▶ [What to work on]
Word for word, repeat the lines of the records from the first line up to and including the line that contains "Еще одна пикантная", passing over any pictures.

▶ [Records provided]
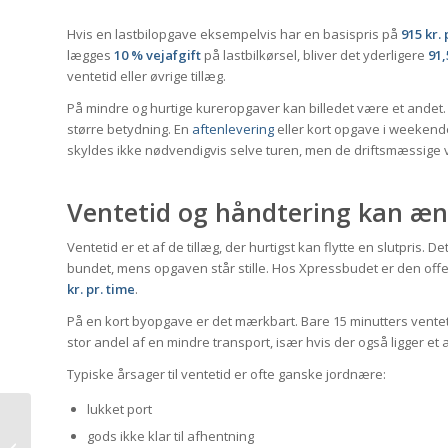
Hvis en lastbilopgave eksempelvis har en basispris på
915 kr. 
lægges
10 % vejafgift
på lastbilkørsel, bliver det yderligere
91,
ventetid eller øvrige tillæg.
På mindre og hurtige kureropgaver kan billedet være et andet. He
større betydning. En
aftenlevering
eller kort opgave i weekend
skyldes ikke nødvendigvis selve turen, men de driftsmæssige v
Ventetid og håndtering kan æn
Ventetid er et af de tillæg, der hurtigst kan flytte en slutpris. D
bundet, mens opgaven står stille. Hos Xpressbudet er den offe
kr. pr. time
.
På en kort byopgave er det mærkbart. Bare 15 minutters ventetid
stor andel af en mindre transport, især hvis der også ligger et 
Typiske årsager til ventetid er ofte ganske jordnære:
lukket port
Levering før kl. 9/12 vs.
gods ikke klar til afhentning
samme-dag kurér:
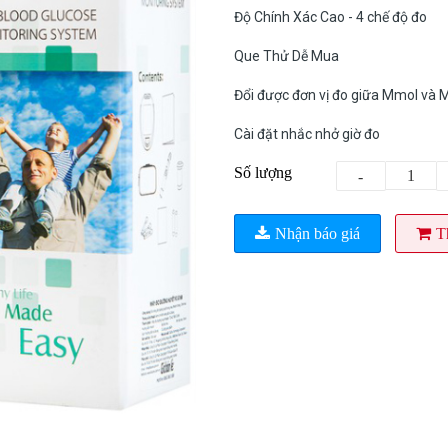
Độ Chính Xác Cao - 4 chế độ đo
Que Thử Dễ Mua
Đổi được đơn vị đo giữa Mmol và 
Cài đặt nhắc nhở giờ đo
Số lượng
-
Nhận báo giá
T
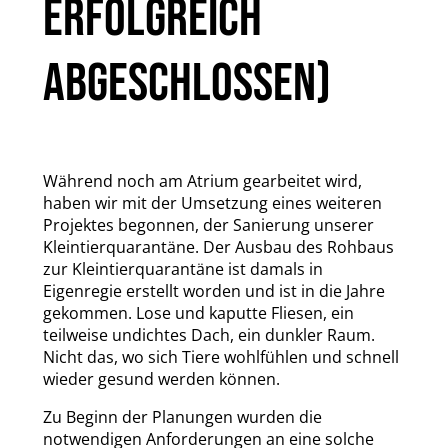
ERFOLGREICH
ABGESCHLOSSEN)
Während noch am Atrium gearbeitet wird,
haben wir mit der Umsetzung eines weiteren
Projektes begonnen, der Sanierung unserer
Kleintierquarantäne. Der Ausbau des Rohbaus
zur Kleintierquarantäne ist damals in
Eigenregie erstellt worden und ist in die Jahre
gekommen. Lose und kaputte Fliesen, ein
teilweise undichtes Dach, ein dunkler Raum.
Nicht das, wo sich Tiere wohlfühlen und schnell
wieder gesund werden können.
Zu Beginn der Planungen wurden die
notwendigen Anforderungen an eine solche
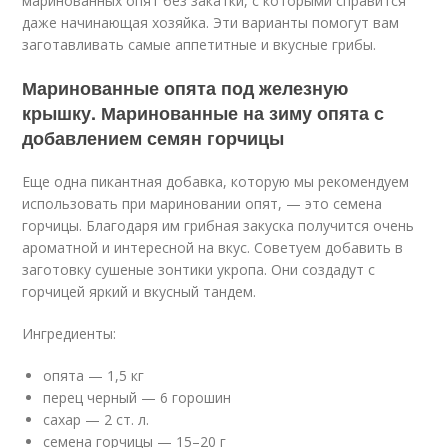
маринованных опят без закатки, с которыми справится
даже начинающая хозяйка. Эти варианты помогут вам
заготавливать самые аппетитные и вкусные грибы.
Маринованные опята под железную
крышку. Маринованные на зиму опята с
добавлением семян горчицы
Еще одна пикантная добавка, которую мы рекомендуем
использовать при мариновании опят, — это семена
горчицы. Благодаря им грибная закуска получится очень
ароматной и интересной на вкус. Советуем добавить в
заготовку сушеные зонтики укропа. Они создадут с
горчицей яркий и вкусный тандем.
Ингредиенты:
опята — 1,5 кг
перец черный — 6 горошин
сахар — 2 ст. л.
семена горчицы — 15–20 г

▶ [Output of the exercise]
Hvis en lastbilopgave eksempelvis har en basispris på
915 kr. 
lægges
10 % vejafgift
på lastbilkørsel, bliver det yderligere
91,
ventetid eller øvrige tillæg.
På mindre og hurtige kureropgaver kan billedet være et andet. He
større betydning. En
aftenlevering
eller kort opgave i weekend
skyldes ikke nødvendigvis selve turen, men de driftsmæssige v
Ventetid og håndtering kan æn
Ventetid er et af de tillæg, der hurtigst kan flytte en slutpris. D
bundet, mens opgaven står stille. Hos Xpressbudet er den offe
kr. pr. time
.
På en kort byopgave er det mærkbart. Bare 15 minutters ventetid
stor andel af en mindre transport, især hvis der også ligger et 
Typiske årsager til ventetid er ofte ganske jordnære:
lukket port
Levering før kl. 9/12 vs.
gods ikke klar til afhentning
samme-dag kurér:
Độ Chính Xác Cao - 4 chế độ đo
Que Thử Dễ Mua
Đổi được đơn vị đo giữa Mmol và 
Cài đặt nhắc nhở giờ đo
Số lượng
-
Nhận báo giá
T
ERFOLGREICH
ABGESCHLOSSEN)
Während noch am Atrium gearbeitet wird,
haben wir mit der Umsetzung eines weiteren
Projektes begonnen, der Sanierung unserer
Kleintierquarantäne. Der Ausbau des Rohbaus
zur Kleintierquarantäne ist damals in
Eigenregie erstellt worden und ist in die Jahre
gekommen. Lose und kaputte Fliesen, ein
teilweise undichtes Dach, ein dunkler Raum.
Nicht das, wo sich Tiere wohlfühlen und schnell
wieder gesund werden können.
Zu Beginn der Planungen wurden die
notwendigen Anforderungen an eine solche
маринованных опят без закатки, с которыми справится
даже начинающая хозяйка. Эти варианты помогут вам
заготавливать самые аппетитные и вкусные грибы.
Маринованные опята под железную
крышку. Маринованные на зиму опята с
добавлением семян горчицы
Еще одна пикантная добавка, которую мы рекомендуем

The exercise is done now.